- _WHAT IS REQUIRED_:
Please return every record exactly as written, leaving out the pictures.

*** Opening of DATA FOR PROCESSING ***

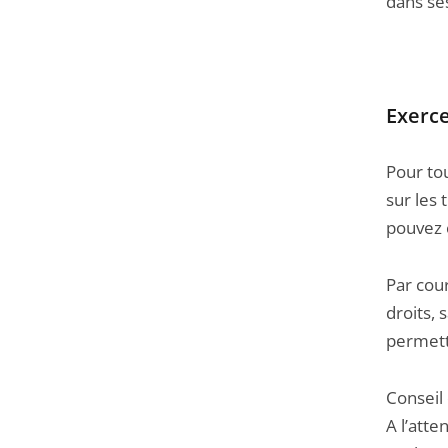
dans se
Exerce
Pour to
sur les 
pouvez 
Par cour
droits,
permette
Conseil 
A l’att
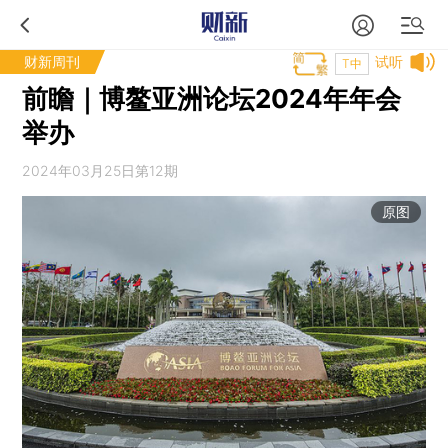
财新周刊
试听
T中
前瞻｜博鳌亚洲论坛2024年年会
举办
2024年03月25日第12期
原图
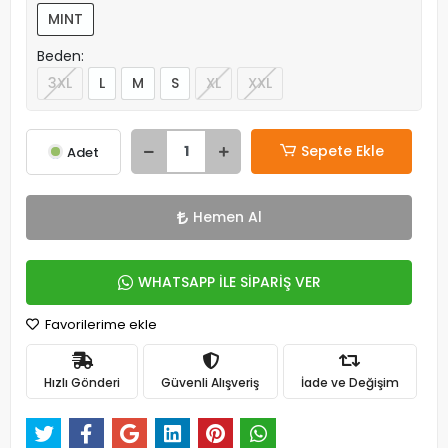
MINT
Beden:
3XL
L
M
S
XL
XXL
Sepete Ekle
Adet
Hemen Al
WHATSAPP İLE SİPARİŞ VER
Favorilerime ekle
Hızlı Gönderi
Güvenli Alışveriş
İade ve Değişim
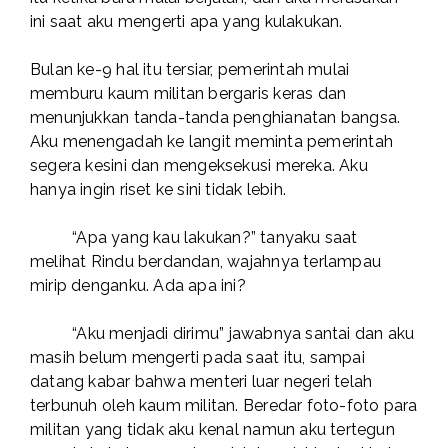
ini saat aku mengerti apa yang kulakukan.
Bulan ke-9 hal itu tersiar, pemerintah mulai
memburu kaum militan bergaris keras dan
menunjukkan tanda-tanda penghianatan bangsa.
Aku menengadah ke langit meminta pemerintah
segera kesini dan mengeksekusi mereka. Aku
hanya ingin riset ke sini tidak lebih.
“Apa yang kau lakukan?” tanyaku saat
melihat Rindu berdandan, wajahnya terlampau
mirip denganku. Ada apa ini?
“Aku menjadi dirimu” jawabnya santai dan aku
masih belum mengerti pada saat itu, sampai
datang kabar bahwa menteri luar negeri telah
terbunuh oleh kaum militan. Beredar foto-foto para
militan yang tidak aku kenal namun aku tertegun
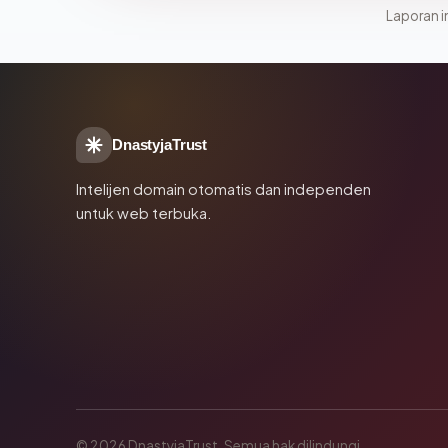
Laporan in
DnastyjaTrust
Intelijen domain otomatis dan independen
untuk web terbuka.
© 2026 DnastyjaTrust. Semua hak dilindungi.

*** Close of DATA FOR PROCESSING ***

- _ANSWER BELOW_:
dans se
Exerce
Pour to
sur les 
pouvez 
Par cour
droits,
permette
Conseil 
A l’att
财新周刊
试听
T中
前瞻｜博鳌亚洲论坛2024年年会
举办
2024年03月25日第12期
原图
MINT
Beden:
3XL
L
M
S
XL
XXL
Sepete Ekle
Adet
Hemen Al
WHATSAPP İLE SİPARİŞ VER
Favorilerime ekle
Hızlı Gönderi
Güvenli Alışveriş
İade ve Değişim
ini saat aku mengerti apa yang kulakukan.
Bulan ke-9 hal itu tersiar, pemerintah mulai
memburu kaum militan bergaris keras dan
menunjukkan tanda-tanda penghianatan bangsa.
Aku menengadah ke langit meminta pemerintah
segera kesini dan mengeksekusi mereka. Aku
hanya ingin riset ke sini tidak lebih.
“Apa yang kau lakukan?” tanyaku saat
melihat Rindu berdandan, wajahnya terlampau
mirip denganku. Ada apa ini?
“Aku menjadi dirimu” jawabnya santai dan aku
masih belum mengerti pada saat itu, sampai
datang kabar bahwa menteri luar negeri telah
terbunuh oleh kaum militan. Beredar foto-foto para
militan yang tidak aku kenal namun aku tertegun
Laporan in
DnastyjaTrust
Intelijen domain otomatis dan independen
untuk web terbuka.
© 2026 DnastyjaTrust. Semua hak dilindungi.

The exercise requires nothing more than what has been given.